Let's talk about speed... Yes, it's good to be fast but sometimes we can't be. Someone running their first marathon isn't going to be the fastest one. The most important thing is that they FINISH THE RACE. It doesn't matter how. Walking, running, jogging, crawling. Whatever they need to do to get to that finish line. The most important thing is to keep placing one foot in front of the other. Progress is not measured in quickness, but in distance. Are you at a different point today than yesterday?
Characters in our books are going on a journey and how boring would that journey be if everything went perfectly fine. Enjoy your journey & have fun!

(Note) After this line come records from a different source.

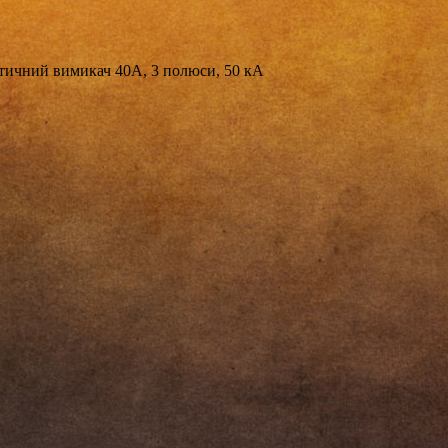
ичний вимикач 40А, 3 полюси, 50 кА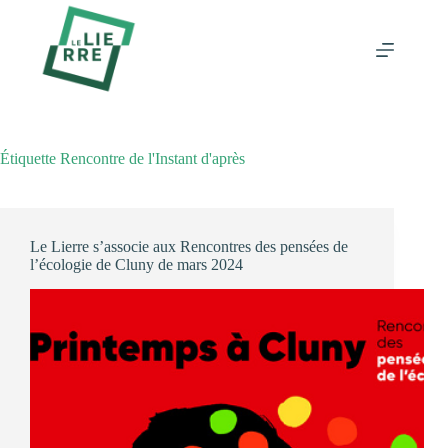
Passer
au
contenu
Étiquette
Rencontre de l'Instant d'après
Le Lierre s’associe aux Rencontres des pensées de
l’écologie de Cluny de mars 2024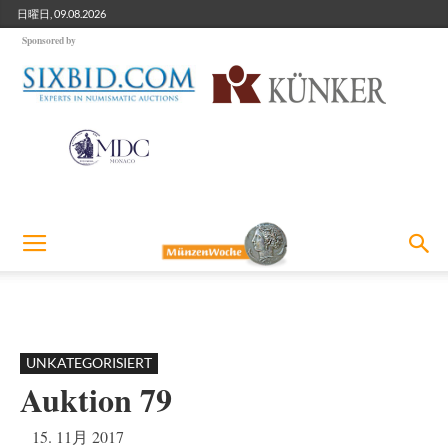
日曜日, 09.08.2026
Sponsored by
UNKATEGORISIERT
Auktion 79
15. 11月 2017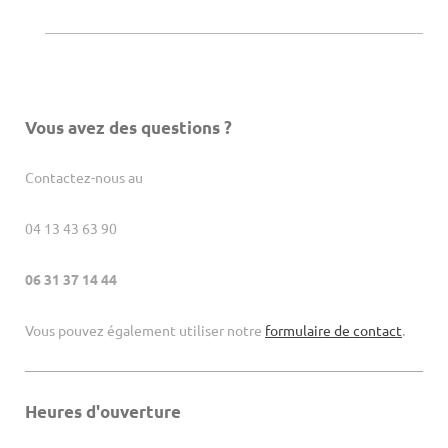
Vous avez des questions ?
Contactez-nous au
04 13 43 63 90
06 31 37 14 44
Vous pouvez également utiliser notre
formulaire de contact
.
Heures d'ouverture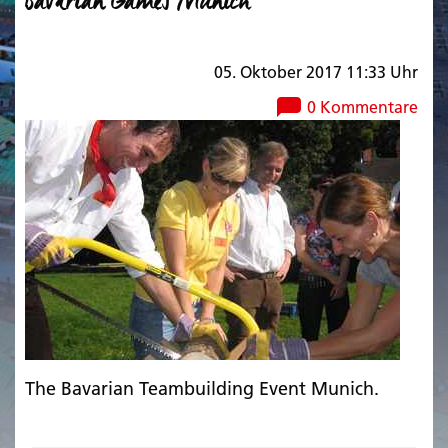
Bavarian Games Munich
05. Oktober 2017 11:33 Uhr
0 Kommentare
The Bavarian Teambuilding Event Munich.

They say if your plot is flagging, put something in to liven it up or challenge the characters. I've never almost drowned anyone in my books before, so this was a first. And I had to leave my three most major characters about to drown when I went to bed last night. Then this morning, instead of rushing in to rescue them, I had to have an argument with my credit card provider. But while I was waiting on the phone to speak to an actual person, I managed nearly 1,000 words (yes, it was a long wait!). And over 1k more at lunchtime. And now they're rescued but more is going on that I hadn't anticipated. Can't wait till after work to find out what happens next!
I chose to do nanowrimo as a way to get that first draft out quickly (I typically get caught up in editing as I write). Breaking that habit is tougher than I imagined. But, I'm glad to see the results of sticking to a daily word count. There are definitely takeaways in this experience.
Nearly halfway to 50k - I'm sure that's because we're all cheering one another on, thank you. I can manage a couple of thousand words a day it seems before I run out of ideas, though there may not be many pearls in there. I need to think of the next hurdle to put the characters over. It's a bit static - lots of talk not enough action. Time to throw a curveball? (and possibly stop mixing my metaphors).
Maggie, a curveball may be just the thing! I think it was Raymond Chandler who said that if the plot is flagging, have a guy come into the room with a gun. It sounds like you're maybe telling a lot of back story, which may be more relevant to you than to your readers, or you may be writing a very detailed plan, rather than progressing the action? You might want to watch the relevant parts of Harry's How to Write video course (if you haven't seen it - or re-watch if you have). He has some great ideas for getting out of a rut.
Thanks Karen, I'll watch it. Part of the problem is that I haven't done any plotting beforehand - only decided to do NaNo 3 days before November 1st. I'm dithering about who to kill off next so focussing on characterisation via conversation because that's easiest to write. But I think I've found a way in, just need to get my ducks (characters) in a row (or perhaps a row - I think a good fight is what they need). Sorry can't resist.